Die Abänderung der durch den Bescheid vom 21.12.2005 ausgesprochenen Leistungsbewilligung ist rechtmäßig. Sie hat ihre Grundlage in § 48 Abs. 1 Satz 1 SGB X (vgl. Bundessozialgericht, Urteil vom 16.12.2008 - B 4 AS 60/07 R, RdNr.14). Soweit in den tatsächlichen oder rechtlichen Verhältnissen, die beim Erlass eines Verwaltungsakts mit Dauerwirkung vorgelegen haben, eine wesentliche Änderung eintritt, ist danach der Verwaltungsakt mit Wirkung für die Zukunft zu ändern. Dass die Leistungsbewilligung einen Verwaltungsakt mit Dauerwirkung verkörpert, bedarf keiner Erläuterung. Zudem ist in den tatsächlichen Verhältnissen, die zum Zeitpunkt des Erlasses des Bewilligungsbescheids vom 21.12.2005 vorlagen, eine wesentliche Änderung eingetreten. Denn für die Monate März bis Mai 2006 ist es zu einer Absenkung der Regelleistung in Höhe von 30 v.H. gekommen, welche die Beklagte im Bescheid vom 02.02.2006 zu Recht im Sinn von § 31 Abs. 6 Satz 1 SGB II "festgestellt" hat. Das hatte für diese Monate einen entsprechend reduzierten Leistungsanspruch zur Folge.

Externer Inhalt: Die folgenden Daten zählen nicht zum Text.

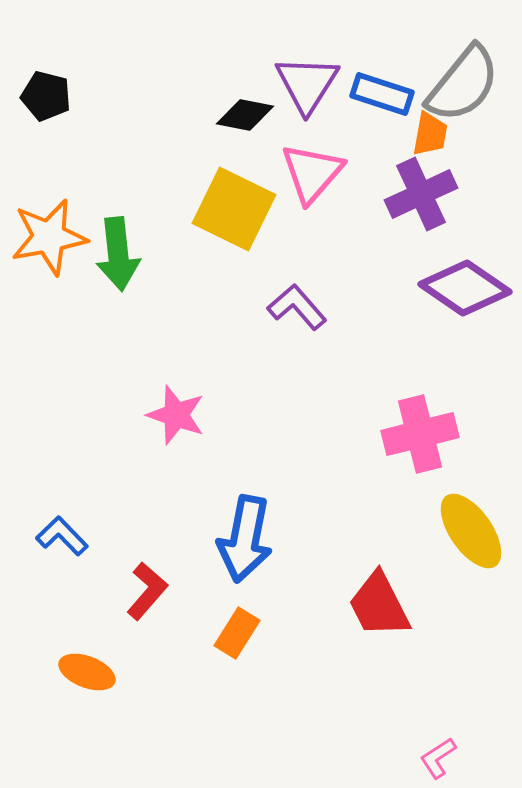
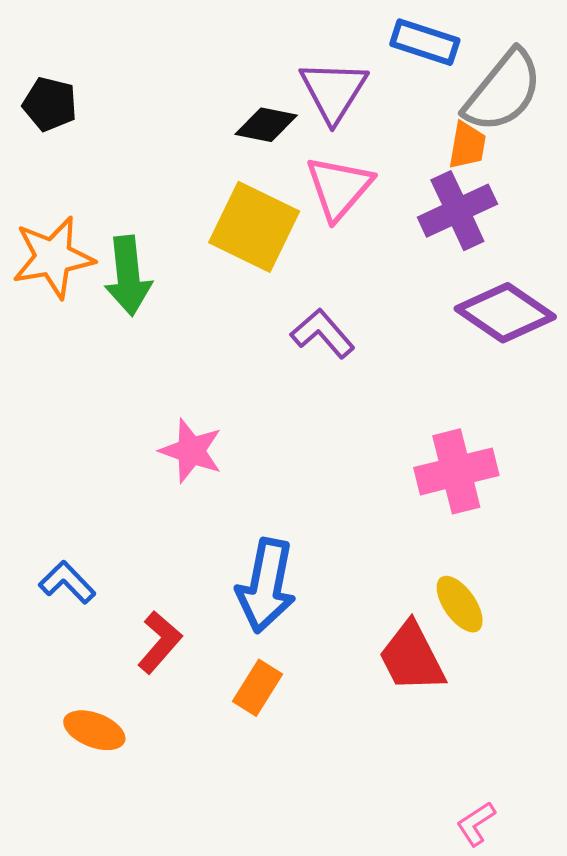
blue rectangle: (382, 94) -> (425, 42), moved
yellow ellipse: (471, 531) -> (460, 604), moved, size x0.7

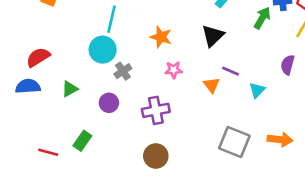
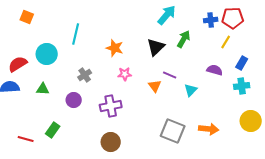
green arrow: (262, 18) -> (184, 39), moved
cyan circle: (103, 50) -> (47, 54), moved
purple semicircle: (288, 65) -> (215, 70), turned 91
green triangle: (70, 89) -> (43, 89), turned 32

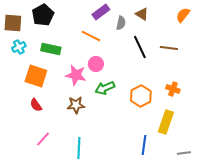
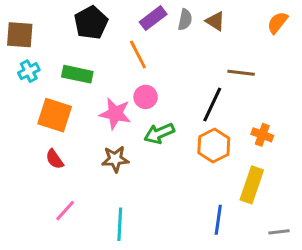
black pentagon: (43, 15) -> (91, 23), moved
gray semicircle: (121, 23) -> (185, 20), moved
orange line: (91, 36) -> (138, 54), turned 36
black line: (140, 47) -> (212, 105), moved, turned 50
brown line: (169, 48) -> (241, 73), moved

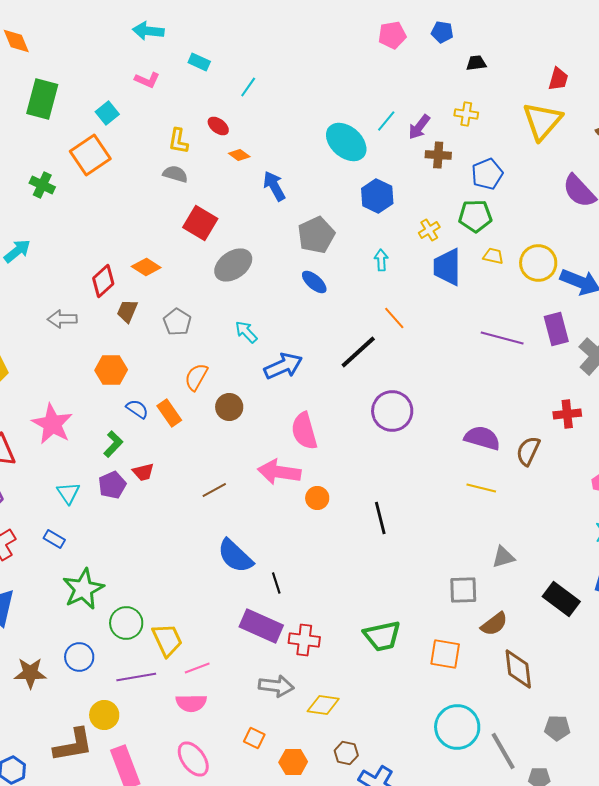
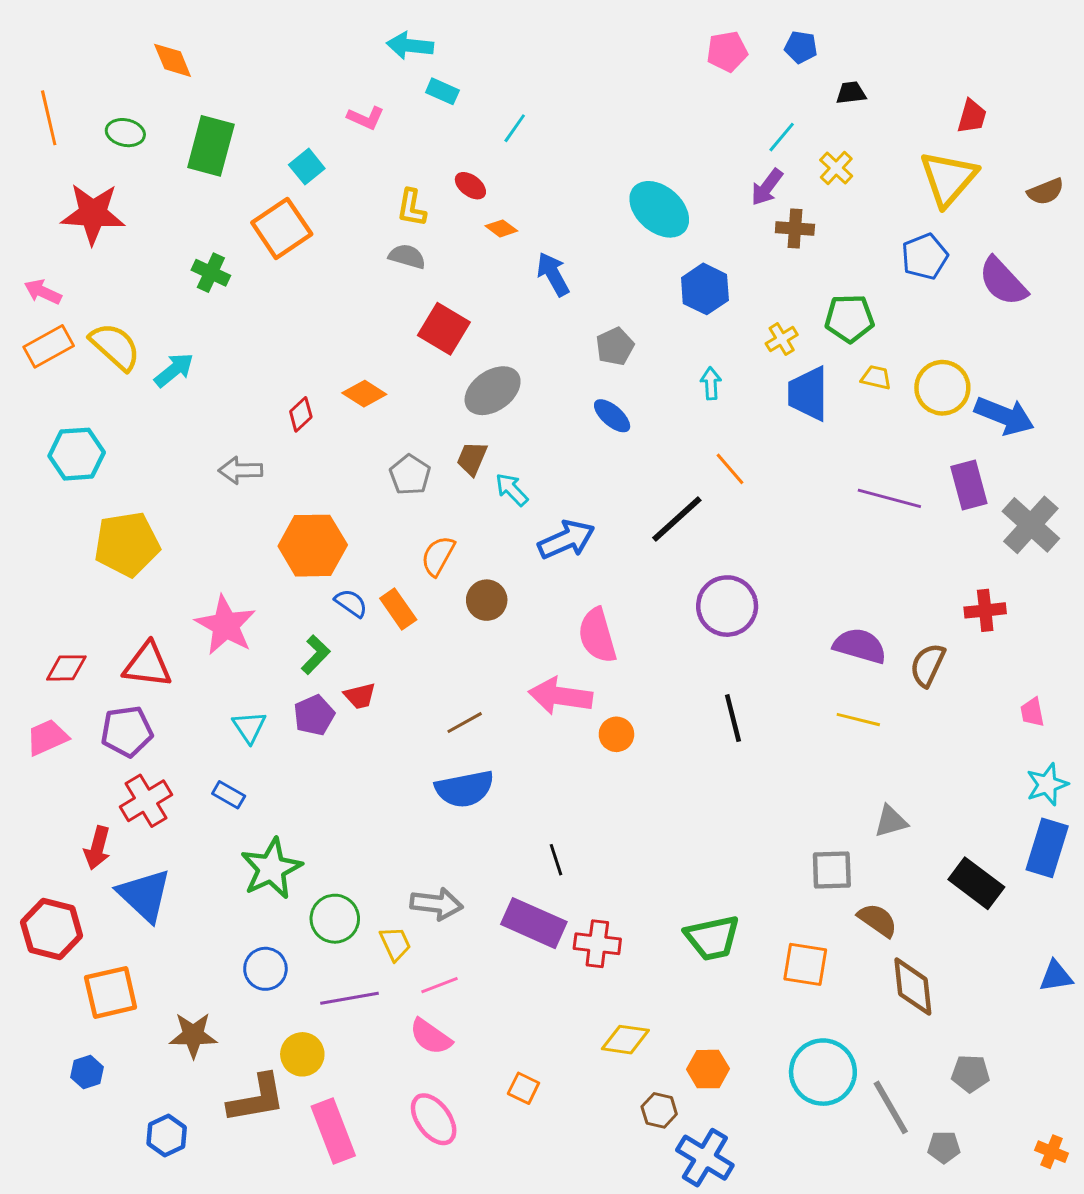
cyan arrow: (148, 31) -> (410, 46), moved
yellow cross: (466, 114) -> (836, 168), turned 35
cyan line: (386, 121) -> (782, 137), moved
blue pentagon: (487, 174) -> (925, 256), moved
gray pentagon: (316, 235) -> (615, 346), size x0.7
red diamond: (103, 281) -> (301, 414), size x0.7
brown trapezoid: (127, 311) -> (472, 459), moved
orange hexagon: (111, 370) -> (313, 546), size x1.4
black line: (380, 518) -> (733, 718), moved
blue semicircle: (235, 556) -> (465, 789), moved, turned -54
brown semicircle: (494, 624) -> (878, 920), turned -108
yellow trapezoid: (167, 640) -> (395, 944), size x0.7
brown star: (30, 673) -> (193, 1035), moved
gray arrow: (276, 686) -> (437, 904), moved
pink semicircle: (191, 703) -> (431, 1037), turned 36
orange hexagon: (293, 762) -> (708, 1069), moved

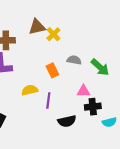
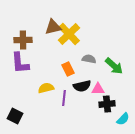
yellow cross: (53, 34) -> (69, 34), size x1.6
black semicircle: (67, 121) -> (82, 86), moved
cyan semicircle: (109, 122) -> (123, 119), turned -32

Zwar waren die Leistungsvoraussetzungen nach § 7 SGB II auch in den Monaten März bis Mai 2006 erfüllt. Insbesondere war der Kläger erwerbsfähig und hatte seinen gewöhnlichen Aufenthalt in der Bundesrepublik Deutschland. Auch lag bei ihm bezüglich des von der Regelleistung erfassten Bedarfs Hilfebedürftigkeit in vollem Umfang vor (vgl. § 7 Abs. 1 Nr. 3, § 9 Abs. 1 SGB II); denn auf den Regelbedarf anzurechnendes Einkommen oder Vermögen (vgl. § 19 Satz 3 SGB II) gab es nicht. Jedoch ist eine Absenkung gemäß § 31 Abs. 1 Satz 1 Nr. 1 Buchstabe d SGB II eingetreten.

Nach § 31 Abs. 1 Satz 1 Nr. 1 Buchstabe d SGB II wird das Alg II unter Wegfall des Zuschlags nach § 24 SGB II in einer ersten Stufe um 30 v.H. der für den erwerbsfähigen Hilfebedürftigen nach § 20 SGB II maßgebenden Regelleistung abgesenkt, wenn der erwerbsfähige Hilfebedürftige sich trotz Belehrung über die Rechtsfolgen weigert, zumutbare Arbeit nach § 16 Abs. 3 Satz 2 SGB II auszuführen. Eine Absenkung tritt nach § 31 Abs. 1 Satz 2 SGB II nicht ein, wenn der erwerbsfähige Hilfebedürftige für sein Verhalten einen wichtigen Grund nachweist. Die Absenkung tritt mit Wirkung des Kalendermonats ein, der auf das Wirksamwerden des Verwaltungsakts, der die Absenkung oder den Wegfall der Leistung feststellt, folgt 31 Abs. 6 Satz 1 Halbsatz 1 SGB II).

(1) Eventuelle Anhörungs- oder Begründungsfehler wären jedenfalls gemäß § 41 Abs. 1 Nr. 2 bzw. 3, Abs. 2 SGB X geheilt.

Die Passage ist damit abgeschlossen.